大伙都覺得這事最好在年前敲定,然后趁著宮室檢修翻修的時機把皇子一家住的地方拾掇出來,再過個明路確定皇子的正統地位。
這事沒王雱插手的地方,倒是王安石、司馬光有份摻和,司馬光一直是諫言立儲的言官領頭人,經常和韓琦一起圍堵官家。
王安石今年換了個職位:知制誥。他和王珪輪流在御前當值,負責按照宰執和官家的意思起草詔書。
知制誥是個肥缺,因為這位置不僅是天子近臣,可以長伴君前,還有油水可撈:如果有人升任五品官以上,就得由這個秘書班子起草詔書。你要領旨當官,就得先給寫詔書的人一筆潤筆錢!
這潤筆錢有下限沒上限,要是給宰執寫升職詔書,得個幾十上百兩也是有可能的!曾經有人因為詔書寫得特別好,大伙升職時都愛找他寫詔書,一年下來光是潤筆錢就夠在開封置辦房產了!
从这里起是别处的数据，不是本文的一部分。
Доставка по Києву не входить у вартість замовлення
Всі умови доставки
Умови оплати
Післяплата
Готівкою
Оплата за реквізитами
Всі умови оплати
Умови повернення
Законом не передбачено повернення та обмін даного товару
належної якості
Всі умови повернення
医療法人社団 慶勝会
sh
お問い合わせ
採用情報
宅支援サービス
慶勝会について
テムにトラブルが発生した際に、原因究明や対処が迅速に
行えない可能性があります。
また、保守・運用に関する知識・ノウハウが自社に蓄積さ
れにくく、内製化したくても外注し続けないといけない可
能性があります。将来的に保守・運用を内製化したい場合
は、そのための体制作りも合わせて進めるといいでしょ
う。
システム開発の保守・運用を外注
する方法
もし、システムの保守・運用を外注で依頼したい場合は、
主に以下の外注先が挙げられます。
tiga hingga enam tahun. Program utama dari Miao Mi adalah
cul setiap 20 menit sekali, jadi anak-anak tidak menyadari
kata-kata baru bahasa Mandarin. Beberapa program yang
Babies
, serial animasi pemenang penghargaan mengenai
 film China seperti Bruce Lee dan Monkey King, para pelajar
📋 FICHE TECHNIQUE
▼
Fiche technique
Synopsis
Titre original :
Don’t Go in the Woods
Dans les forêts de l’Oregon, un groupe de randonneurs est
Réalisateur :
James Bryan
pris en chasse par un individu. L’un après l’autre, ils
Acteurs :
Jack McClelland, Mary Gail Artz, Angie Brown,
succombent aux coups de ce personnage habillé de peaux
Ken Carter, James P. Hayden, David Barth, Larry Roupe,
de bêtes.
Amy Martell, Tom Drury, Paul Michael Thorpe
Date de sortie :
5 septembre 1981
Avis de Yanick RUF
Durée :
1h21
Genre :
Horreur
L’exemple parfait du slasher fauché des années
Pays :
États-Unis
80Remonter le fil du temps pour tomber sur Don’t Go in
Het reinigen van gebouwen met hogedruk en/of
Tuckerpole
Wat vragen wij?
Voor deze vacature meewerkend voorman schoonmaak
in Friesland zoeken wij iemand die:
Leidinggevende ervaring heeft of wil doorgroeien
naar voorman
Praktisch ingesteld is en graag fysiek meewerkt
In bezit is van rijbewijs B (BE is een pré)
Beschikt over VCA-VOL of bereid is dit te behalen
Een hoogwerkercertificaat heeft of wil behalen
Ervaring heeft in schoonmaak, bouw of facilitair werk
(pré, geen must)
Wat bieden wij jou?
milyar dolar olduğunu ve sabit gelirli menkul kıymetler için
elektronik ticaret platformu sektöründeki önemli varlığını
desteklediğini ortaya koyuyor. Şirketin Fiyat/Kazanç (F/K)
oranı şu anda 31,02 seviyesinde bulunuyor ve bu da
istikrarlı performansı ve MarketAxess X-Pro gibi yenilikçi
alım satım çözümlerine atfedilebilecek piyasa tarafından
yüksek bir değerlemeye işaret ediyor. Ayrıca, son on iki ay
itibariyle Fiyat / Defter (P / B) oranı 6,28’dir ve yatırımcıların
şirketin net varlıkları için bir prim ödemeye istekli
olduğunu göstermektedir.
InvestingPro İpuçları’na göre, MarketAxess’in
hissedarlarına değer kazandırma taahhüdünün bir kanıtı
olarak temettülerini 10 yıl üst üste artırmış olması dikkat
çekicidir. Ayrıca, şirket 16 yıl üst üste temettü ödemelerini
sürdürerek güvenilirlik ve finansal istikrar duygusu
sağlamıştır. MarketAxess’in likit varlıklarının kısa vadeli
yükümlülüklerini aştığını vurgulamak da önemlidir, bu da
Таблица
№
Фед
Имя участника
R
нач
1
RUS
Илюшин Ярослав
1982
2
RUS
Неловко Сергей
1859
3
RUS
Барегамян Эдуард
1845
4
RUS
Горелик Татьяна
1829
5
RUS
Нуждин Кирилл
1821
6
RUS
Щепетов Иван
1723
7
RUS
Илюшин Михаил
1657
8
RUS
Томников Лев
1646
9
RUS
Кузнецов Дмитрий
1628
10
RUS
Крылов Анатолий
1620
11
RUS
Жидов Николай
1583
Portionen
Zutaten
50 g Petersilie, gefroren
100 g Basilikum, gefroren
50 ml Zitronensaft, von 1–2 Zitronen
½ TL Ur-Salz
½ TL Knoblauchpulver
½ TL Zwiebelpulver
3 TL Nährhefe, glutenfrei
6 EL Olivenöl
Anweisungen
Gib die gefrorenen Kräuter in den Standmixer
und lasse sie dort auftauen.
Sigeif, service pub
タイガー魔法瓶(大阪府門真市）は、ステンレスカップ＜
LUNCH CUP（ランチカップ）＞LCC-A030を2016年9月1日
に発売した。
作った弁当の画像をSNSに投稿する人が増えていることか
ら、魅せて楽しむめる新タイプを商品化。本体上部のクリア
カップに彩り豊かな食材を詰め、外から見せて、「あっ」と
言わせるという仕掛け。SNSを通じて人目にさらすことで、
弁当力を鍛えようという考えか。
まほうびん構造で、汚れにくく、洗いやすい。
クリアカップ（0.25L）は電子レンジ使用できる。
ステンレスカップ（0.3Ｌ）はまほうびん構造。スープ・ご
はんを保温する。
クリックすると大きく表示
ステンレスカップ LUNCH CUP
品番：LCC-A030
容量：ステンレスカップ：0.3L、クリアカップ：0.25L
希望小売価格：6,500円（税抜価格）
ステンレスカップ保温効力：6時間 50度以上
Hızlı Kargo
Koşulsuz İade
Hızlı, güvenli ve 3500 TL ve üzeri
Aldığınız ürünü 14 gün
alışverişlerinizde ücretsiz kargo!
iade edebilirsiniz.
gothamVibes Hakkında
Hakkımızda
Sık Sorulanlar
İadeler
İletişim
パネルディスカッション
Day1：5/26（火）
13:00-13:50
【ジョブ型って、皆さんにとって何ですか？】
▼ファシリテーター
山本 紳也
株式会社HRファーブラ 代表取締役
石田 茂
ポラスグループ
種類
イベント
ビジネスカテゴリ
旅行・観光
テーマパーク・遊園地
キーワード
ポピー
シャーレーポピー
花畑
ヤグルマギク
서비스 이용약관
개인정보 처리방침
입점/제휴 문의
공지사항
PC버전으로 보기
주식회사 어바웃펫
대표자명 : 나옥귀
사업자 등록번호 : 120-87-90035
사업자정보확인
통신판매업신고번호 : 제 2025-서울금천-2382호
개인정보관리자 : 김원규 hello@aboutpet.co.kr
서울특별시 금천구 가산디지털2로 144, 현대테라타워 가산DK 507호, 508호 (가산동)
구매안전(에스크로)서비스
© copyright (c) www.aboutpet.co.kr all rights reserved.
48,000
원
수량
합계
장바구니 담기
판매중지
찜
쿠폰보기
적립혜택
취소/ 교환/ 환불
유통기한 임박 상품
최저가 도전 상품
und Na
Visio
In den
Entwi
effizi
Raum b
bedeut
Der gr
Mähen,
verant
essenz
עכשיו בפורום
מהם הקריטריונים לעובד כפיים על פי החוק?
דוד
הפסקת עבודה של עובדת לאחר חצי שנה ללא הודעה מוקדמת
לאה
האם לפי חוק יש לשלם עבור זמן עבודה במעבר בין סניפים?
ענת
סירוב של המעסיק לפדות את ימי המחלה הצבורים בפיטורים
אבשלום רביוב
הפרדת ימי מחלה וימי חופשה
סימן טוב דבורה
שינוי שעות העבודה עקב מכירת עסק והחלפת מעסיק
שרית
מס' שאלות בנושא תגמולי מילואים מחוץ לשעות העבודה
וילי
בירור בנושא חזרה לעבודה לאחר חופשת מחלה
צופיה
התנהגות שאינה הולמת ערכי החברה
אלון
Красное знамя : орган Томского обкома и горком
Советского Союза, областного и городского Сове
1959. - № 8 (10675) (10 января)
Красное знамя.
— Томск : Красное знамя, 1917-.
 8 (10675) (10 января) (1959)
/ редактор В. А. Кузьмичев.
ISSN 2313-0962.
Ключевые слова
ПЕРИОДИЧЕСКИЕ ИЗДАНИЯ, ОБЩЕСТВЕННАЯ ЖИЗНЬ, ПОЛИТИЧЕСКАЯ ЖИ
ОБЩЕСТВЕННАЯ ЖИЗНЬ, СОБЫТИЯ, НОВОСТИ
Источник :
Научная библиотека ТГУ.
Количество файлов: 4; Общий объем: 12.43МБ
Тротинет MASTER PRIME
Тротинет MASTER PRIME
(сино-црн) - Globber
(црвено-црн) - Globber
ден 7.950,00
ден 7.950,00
可惜王安石不大樂意做這個,畢竟他又不缺錢,他缺的是大干一場的機會。可惜官家不太喜歡他的觀點,老給他安排這些干不了實事的官職,他又拉不下老臉和兒子抱怨這些,只能哼哧哼哧地干這些文職工作。
立皇子的詔書,韓琦本來想找王安石,畢竟王雱總帶著趙仲針到處跑,司馬光又是堅定的建儲支持者,王安石應該也很支持立儲之事才對。結果這王安石見到他,默不作聲地起身走了,走近一問旁人,王安石和他們說要上個茅房!
這分明就是看到他來就走!
這父子倆一個兩個都不是好東西!
韓琦氣得不輕,改找王珪負責起草詔書,幾人一起到御前商量細節。